A produtora Stephane Anção, de Nova Mutum, reforça que a sustentabilidade no campo vai além da lavoura e envolve uma gestão integrada que considera aspectos ambientais, econômicos e sociais. Ela destaca que a adoção de tecnologias, como a agricultura de precisão, trouxe mais eficiência à produção, aliada a práticas como o plantio direto e a rotação de culturas, mas pondera que o conceito precisa ser mais amplo dentro das propriedades.
“Sustentabilidade não gira só em torno do campo. É uma construção que envolve o ambiental, o econômico e o social dentro da fazenda, evoluindo ano após ano. Hoje, além do manejo no campo, a gente precisa de uma gestão eficiente também no escritório, organizando recursos financeiros e documentos, porque isso traz retorno econômico e também sustentabilidade para o negócio”, explicou.
Stephane também chama atenção para iniciativas voltadas à redução da pegada de carbono e para a importância das parcerias no setor. Segundo ela, o produtor rural também exerce um papel importante para a sociedade ao participar de projetos e testes que contribuem para o desenvolvimento de práticas mais sustentáveis.
“A gente participa de projetos voltados à redução da pegada de carbono e aprende muito com essas parcerias. Isso fortalece não só a propriedade, mas todo o sistema produtivo, porque é um crescimento conjunto”, afirmou.
No campo social, a produtora destaca o investimento no desenvolvimento humano dentro das fazendas, com capacitação e valorização dos colaboradores. “Hoje as propriedades buscam cada vez mais oferecer condições dignas de trabalho e desenvolvimento.

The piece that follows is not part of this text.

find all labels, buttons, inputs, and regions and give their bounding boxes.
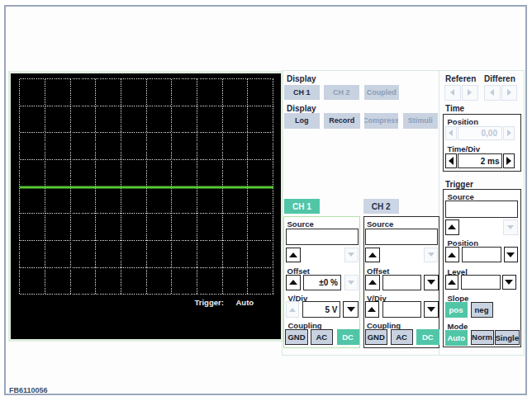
svg-text:Auto: Auto <box>235 298 254 307</box>
svg-text:Trigger:: Trigger: <box>194 298 223 307</box>
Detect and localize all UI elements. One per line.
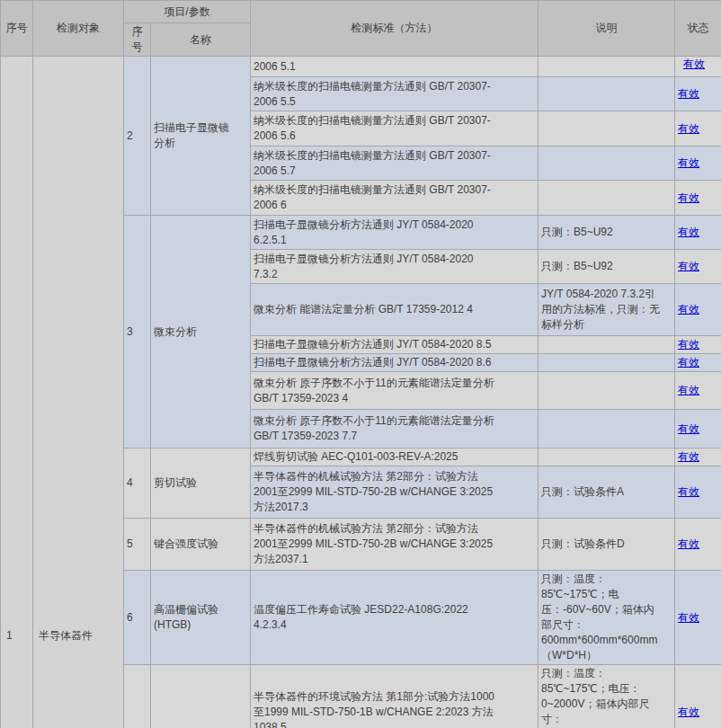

Lá na fazenda, por exemplo, trabalhamos inteligência emocional há anos, o que trouxe pertencimento e crescimento profissional para os colaboradores. Isso também é sustentabilidade”, pontuou.
Outro ponto central, segundo Stephane, é a governança e a sucessão familiar, fundamentais para garantir a continuidade da produção ao longo das gerações. “Se o agricultor focar só na terra, ele perde outras áreas importantes. A sustentabilidade também está na governança, em como passar esse bastão. Nós vivemos uma sucessão intergeracional, com diferentes idades trabalhando juntas, e isso precisa estar alinhado com valores e propósito”, disse.
Ela resume o conceito como um equilíbrio entre diferentes frentes dentro da propriedade. “Sustentabilidade é cuidar das pessoas, da terra e da parte econômica do processo. É entender que o agro não é só lavoura, mas um conjunto de responsabilidades. Quando a gente cuida disso, constrói um legado para as próximas gerações”, concluiu.
Combinando tecnologia, responsabilidade ambiental e gestão eficiente, Mato Grosso se consolida como um modelo de produção agrícola sustentável. A experiência dos produtores e o apoio de programas como o Soja Legal mostram que o agro brasileiro não apenas atende às exigências globais, mas também pode servir de referência internacional na construção de um sistema produtivo mais equilibrado e duradouro.